I used to share houses and flats during my student days in Brisbane, and whenever a party was organised at our place, I’d hire lights and organise the house so there was a particular place for dancing (no sitting on the floor there!) and organise the music (taped on cassettes from our collections) etc.
Then in 1982, at my last house party in a shared apartment in Elizabeth Bay, Sydney, I’d hired Reno Dal (who used to work for Ellis D. Fogg) to do the lights. At that party, neighbours complained that plaster was falling into their bed due to the vibrations from the music - and I recall there was a trail of glitter from our front door down to the street. Then Reno suggested that we create a party where people contributed towards the costs I had a mate at the time called Billy Yip, an exotic looking artist/graphic designer from Hong Kong, so he and Reno and another party-mate, John Benfell (who used to work at Arthur’s, the grooviest bar in town at that time) combined to produce RAT Rock Wreck in Oct.1983 - a small event in an old house (and back garden) in Cleveland Street, Redfern which we hired from the occupants for the night for $50! We created little sculptured tickets for the 220 guests who paid $10 each (but if they brought 10 friends, they got a free one!). Some brought food, and we provided three bins of punch and gave one jelly baby to each guest impregnated with a 1/4 trip of good acid. We decorated, hired some props, had 8mm movies in one room and played taped collections of DJ friend’s music. The event was a hit and everyone asked when the next one was. And so followed RATsurrect on Easter Sunday 1984 at Bondi Pavilion etc. etc. Billy had so named the first party because the place was a bit ratty so we kept RAT and decided on Recreational Arts Team as the basis for what we did.
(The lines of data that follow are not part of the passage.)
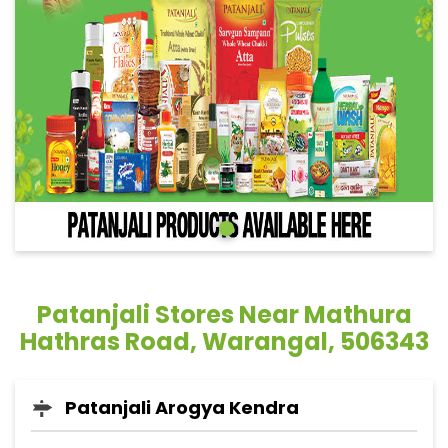
Patanjali Stores Near Mathura
Hathras Road, Warangal, 506343
Patanjali Arogya Kendra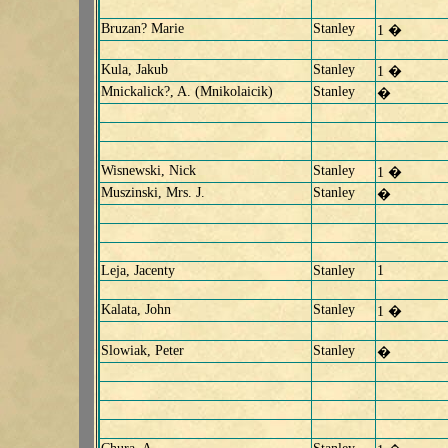
Bruzan? Marie
Stanley
1 �
Kula, Jakub
Stanley
1 �
Mnickalick?, A. (Mnikolaicik)
Stanley
�
Wisnewski, Nick
Stanley
1 �
Muszinski, Mrs. J.
Stanley
�
Leja, Jacenty
Stanley
1
Kalata, John
Stanley
1 �
Slowiak, Peter
Stanley
�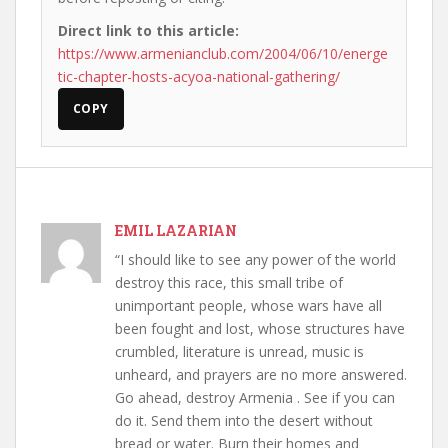
Direct link to this article:
https://www.armenianclub.com/2004/06/10/energe
tic-chapter-hosts-acyoa-national-gathering/
COPY
EMIL LAZARIAN
“I should like to see any power of the world
destroy this race, this small tribe of
unimportant people, whose wars have all
been fought and lost, whose structures have
crumbled, literature is unread, music is
unheard, and prayers are no more answered.
Go ahead, destroy Armenia . See if you can
do it. Send them into the desert without
bread or water. Burn their homes and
This team changed over the years - although I was always a driving force, I guess - with Billy mostly at my side. But there were many significant contributors along the way Reno Dal, Wayne Gait-Smith, Mark Taylor (SLATS), Geoffrey Rose (lasers), Ian Hartley (video DJ), many top djs, Phil Edson (projections), Tim and Mic Gruchy (visuals/video/slides) + too many more very supportive (and talented!) people to actually name. And so it went. And grew.
What was the hardest part of promoting?
There were numerous challenges; venues, liquor licences, noise complaints, budgets, bureaucracy - all the same sort of things which are probably even worse these days
Raves were pushed underground and venues hard to find, did you ever have issues obtaining a venue and were you ever shut down?
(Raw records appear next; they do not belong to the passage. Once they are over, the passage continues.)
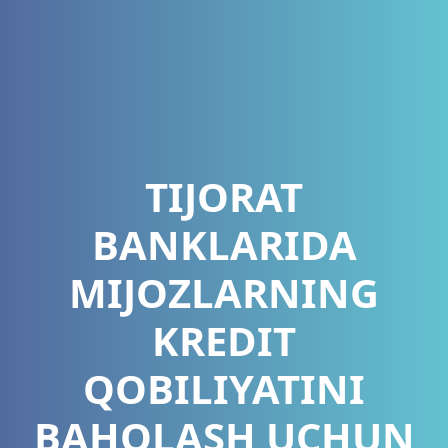
TIJORAT
BANKLARIDA
MIJOZLARNING
KREDIT
QOBILIYATINI
BAHOLASH UCHUN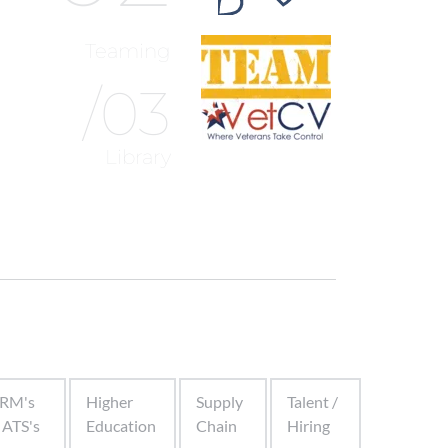
Teaming
/03
Library
RM's
Higher
Supply
Talent /
 ATS's
Education
Chain
Hiring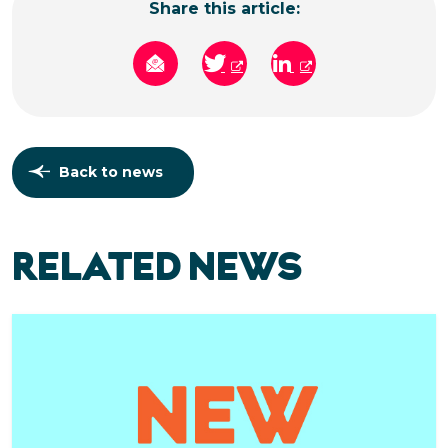
Share this article:
Back to news
RELATED NEWS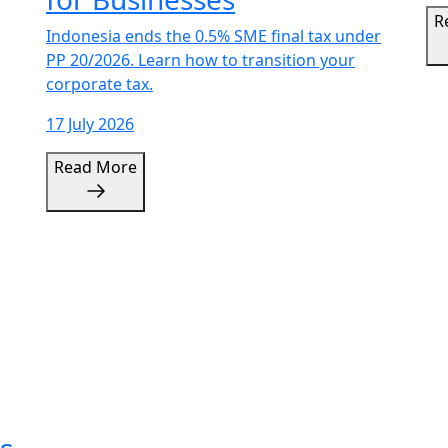
Indonesia ends the 0.5% SME final tax under
PP 20/2026. Learn how to transition your
corporate tax.
17 July 2026
Read More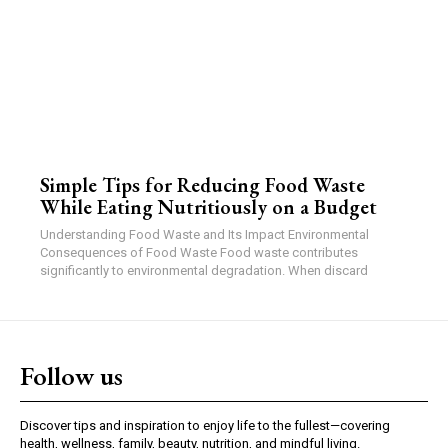
Simple Tips for Reducing Food Waste
While Eating Nutritiously on a Budget
Understanding Food Waste and Its Impact Environmental
Consequences of Food Waste Food waste contributes
significantly to environmental degradation. When discard
Follow us
Discover tips and inspiration to enjoy life to the fullest—covering
health, wellness, family, beauty, nutrition, and mindful living.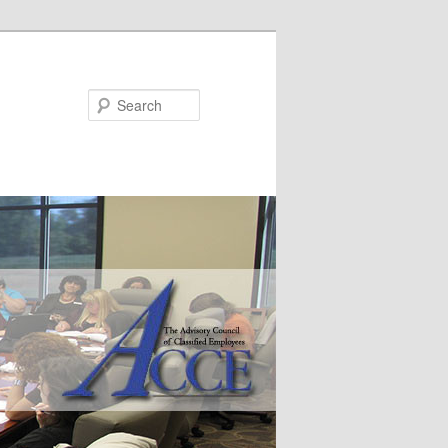
Search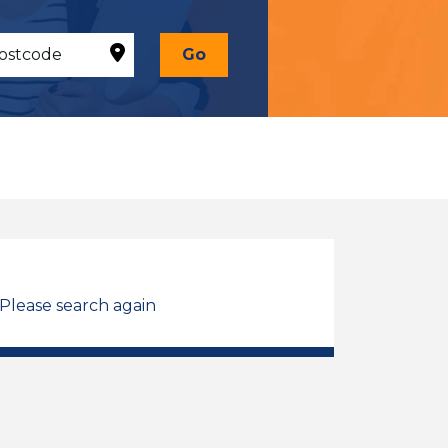
Go
 Please search again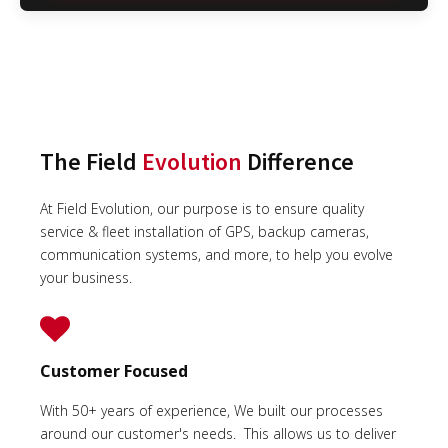
The Field
Evolution
Difference
At Field Evolution, our purpose is to ensure quality
service & fleet installation of GPS, backup cameras,
communication systems, and more, to help you evolve
your business.
Customer Focused
With 50+ years of experience, We built our processes
around our customer's needs. This allows us to deliver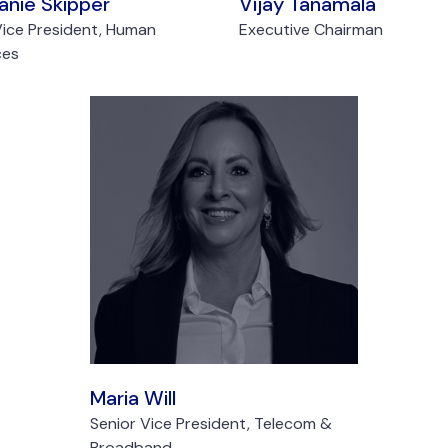
anie Skipper
Vijay Tanamala
Vice President, Human
Executive Chairman
ces
Maria Will
Senior Vice President, Telecom &
Broadband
We certainly had issues finding the right venue which was available, but no, we were never shut down. I remember one of my favourite events was A Midsummer RAT’s Dream (3rd RAT party - at Balmain Bijou - the old deco theatre which had become a roller skating rink, then a film studio, then left to gather dust (it’s now shops!). It no longer held a licence as a theatre and public hall, so technically we were not allowed to charge admission nor sell booze. So the liquor shop at the Balmain pub across the road sold out that night! We’d created a total fantasy in that place - but 2 uniformed cops arrived around midnight saying that it seemed we were charging admission. So I met them (in my rather wild costume!) and said well, they not exactly paying to get in, but rather contributing to the costs of the night. Then I took them through a UV tunnel into the fantasyland of the party. They stood aghast, then turned to me and said well, don’t do it again and then they left..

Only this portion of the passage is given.